Caching means storing data into the cache, which is a high-speed low latency data storage. It will store a limited amount of information, that is very likely to be used in the immediate future. Caching layer typically stores the data in memory (or RAM) and hence avoids accessing the secondary memory (disk) which is an expensive operation in terms of time. Caching allows optimal use of available resources by using the principle of locality of reference, according to this principle processors tend to access the same set of memory locations repetitively over a short period of time.

Caching Layers

In modern large scale systems which serve billions of request, depending upon the needs caching layer may exist at multiple levels like at the front end between the load balancer and application server to cache response data of frequent requests, or between the application server and the persistence layer to prevent costly disc access.

Caching at scale

It is easy to maintain and use cache for small scale applications where a single node is applicable, but what happens when we scale the application to multiple nodes. We have the following options:

Global Cache

This is a simpler option where we maintain a single global cache space, which is used by all nodes. For every request, the application queries this cache to retrieve data. A global cache is simpler and effective up to a certain scale, however, it could become a potential performance bottleneck and point of failure, if the number of requests increases beyond the maximum capacity of the cache. This is where the distributed cache comes in.

Distributed cache

For a distributed system application, we need a distributed cache. We distribute the cached data to multiple nodes. When a request comes in, a lookup happens to determine on which machine the data is cached and then that node fulfills the cache request.
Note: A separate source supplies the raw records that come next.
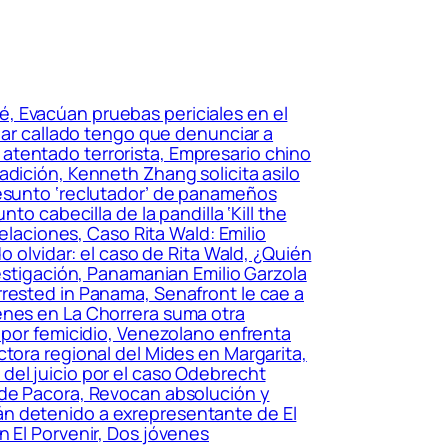
, Evacúan pruebas periciales en el
edar callado tengo que denunciar a
or atentado terrorista, Empresario chino
adición, Kenneth Zhang solicita asilo
resunto ‘reclutador’ de panameños
o cabecilla de la pandilla ‘Kill the
pelaciones, Caso Rita Wald: Emilio
o olvidar: el caso de Rita Wald, ¿Quién
vestigación, Panamanian Emilio Garzola
rrested in Panama, Senafront le cae a
enes en La Chorrera suma otra
a por femicidio, Venezolano enfrenta
tora regional del Mides en Margarita,
del juicio por el caso Odebrecht
 de Pacora, Revocan absolución y
án detenido a exrepresentante de El
n El Porvenir, Dos jóvenes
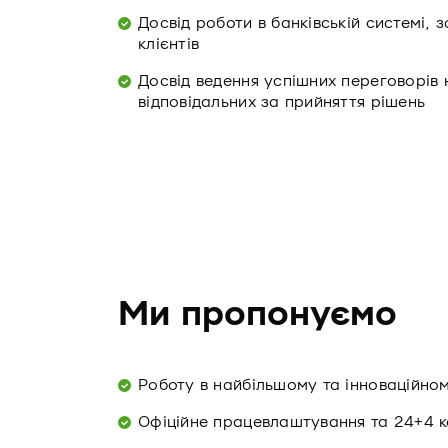
Досвід роботи в банківській системі,
клієнтів
Досвід ведення успішних переговорів н
відповідальних за прийняття рішень
Ми пропонуємо
Роботу в найбільшому та інноваційно
Офіційне працевлаштування та 24+4 к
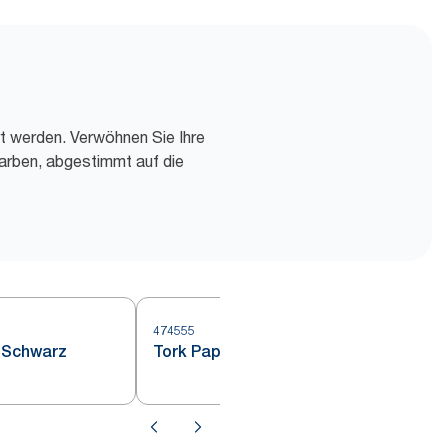
rt werden. Verwöhnen Sie Ihre
arben, abgestimmt auf die
474555
 Schwarz
Tork Papier-Tischset Anthrazit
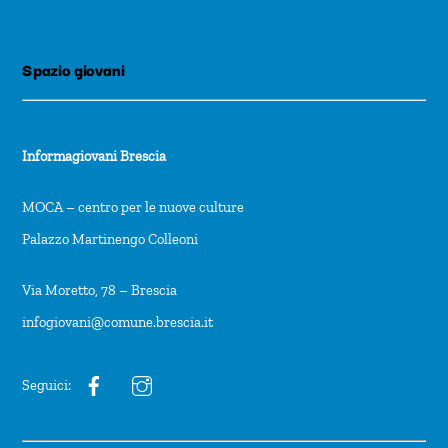
Spazio giovani
Informagiovani Brescia
MOCA – centro per le nuove culture
Palazzo Martinengo Colleoni
Via Moretto, 78 – Brescia
infogiovani@comune.brescia.it
Seguici:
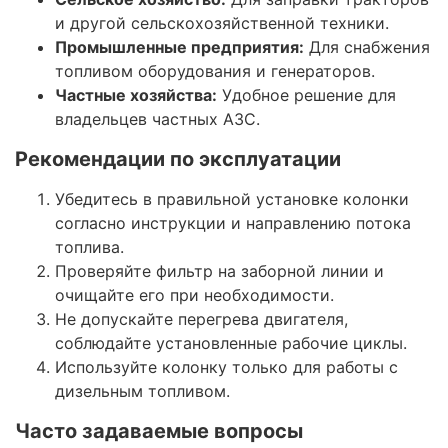
и другой сельскохозяйственной техники.
Промышленные предприятия:
Для снабжения
топливом оборудования и генераторов.
Частные хозяйства:
Удобное решение для
владельцев частных АЗС.
Рекомендации по эксплуатации
Убедитесь в правильной установке колонки
согласно инструкции и направлению потока
топлива.
Проверяйте фильтр на заборной линии и
очищайте его при необходимости.
Не допускайте перегрева двигателя,
соблюдайте установленные рабочие циклы.
Используйте колонку только для работы с
дизельным топливом.
Часто задаваемые вопросы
A distributed cache is very effective and performant and capable of handling requests for very large scale systems, however, it is more complex to maintain, as it has all the intricacies of a distributed system.

Examples of Cache systems used in Distributed Systems: Redis Memcached Aerospike DBS Apache Ignite

Cache Write Policies

Before reading the data from a cache, we need to write it to the cache when the data is first requested so that we can later serve the data in less time. The following policies are used to write and maintain data in the cache.

--Write through cache : As the name suggests, In this scheme data is written to a database through a cache, and write operations are confirmed only if write to the database as well as cache are successful. This ensures strong data consistency between cache and persistence layers but makes the write operation costly with respect to time due cache write overhead. This scheme is suited for systems which are read-heavy and have much fewer write operations than read.

--Write around cache : In this scheme, data is written to the database while bypassing the cache. Hence write operation is faster. However, while reading recent data there will be a cache miss and will result in data being read from the disk.

The write-around scheme is good for use cases where the recently written data is not read frequently.

--Write back cache : In this scheme, data is written only to the cache, and then write operation is confirmed to the client. This results in blazing fast write operations as we don't write the data to the database. Subsequently, data is asynchronously written to the database in a separate thread. All read requests are served from the cache hence strong consistency is maintained.

This scheme is well suited for write-heavy applications, However, this poses a huge risk of data loses in case cache goes down, though the risk of data loss can be minimized through replication across multiple nodes in a distributed system.

Cache Eviction policies

Since caches can hold only a portion of data, we need to discard the data that is no more useful, How do we determine what data is useful and what is not? Following are the most popular cache eviction policies:

-- Least Recently Used (LRU): Removes the items which have least recently used or in other words the items which were used recently are kept. Most popular eviction policy as it provides good performance while maintaining simplicity. -- Most Recently Used (MRU): Opposite of LRU, this policy discards the most recent items first. -- Least Frequently Used (LFU): Discards based upon the frequency of items and items with less frequency are evicted in comparison to more frequent ones. -- First In First Out (FIFO): One of the simpler strategies, where the item which was used first goes out first, like in a queue. -- Last In First Out (LIFO): The items which were used last go out first, like a stack. -- Random Replacement (RR): This eviction policy discards a random item.

Besides these classical approaches, there are some modern eviction policies that provide better hit rates and concurrencies like LIRS, Window-TinyLFU, and ARC. More information can be found at this link

Content Delivery Network (CDN)

Content Delivery Networks are powerful systems distributed geographically, which are mostly used to cache and serve static content and media for any application. Requests are first sent to CDN for any static content and served from there. Only in case of a miss request will be directed to the application servers. Due to the distributed and powerful networks, CDNs today serve a majority of web traffic and allows blazing-fast transfer of static media.